What the task requires
Tally every line in the data that has the word "Pulling" and report only the total.

Data to process

*** Begin section ***

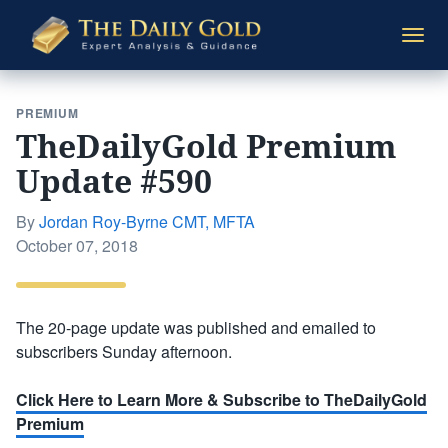
The
Togg
Daily
navi
Gold
PREMIUM
TheDailyGold Premium
Update #590
By
Jordan Roy-Byrne CMT, MFTA
Posted
October 07, 2018
on
The 20-page update was published and emailed to
subscribers Sunday afternoon.
Click Here to Learn More & Subscribe to TheDailyGold
Premium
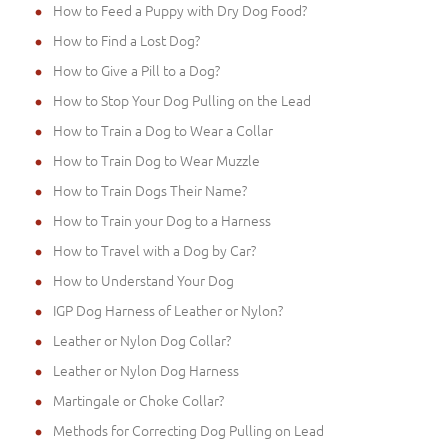
How to Feed a Puppy with Dry Dog Food?
How to Find a Lost Dog?
How to Give a Pill to a Dog?
How to Stop Your Dog Pulling on the Lead
How to Train a Dog to Wear a Collar
How to Train Dog to Wear Muzzle
How to Train Dogs Their Name?
How to Train your Dog to a Harness
How to Travel with a Dog by Car?
How to Understand Your Dog
IGP Dog Harness of Leather or Nylon?
Leather or Nylon Dog Collar?
Leather or Nylon Dog Harness
Martingale or Choke Collar?
Methods for Correcting Dog Pulling on Lead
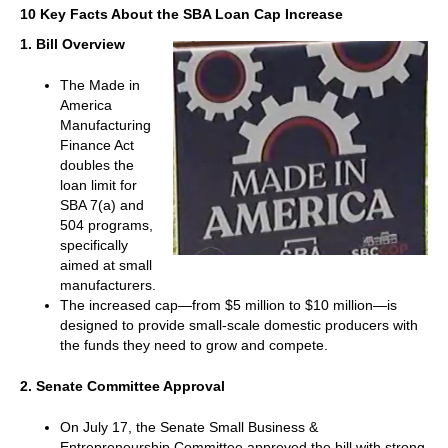
10 Key Facts About the SBA Loan Cap Increase
1. Bill Overview
The Made in
America
Manufacturing
Finance Act
doubles the
loan limit for
SBA 7(a) and
504 programs,
specifically
aimed at small
manufacturers.
The increased cap—from $5 million to $10 million—is
designed to provide small-scale domestic producers with
the funds they need to grow and compete.
2. Senate Committee Approval
On July 17, the Senate Small Business &
Entrepreneurship Committee approved the bill with strong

*** End section ***

Solution for this problem
2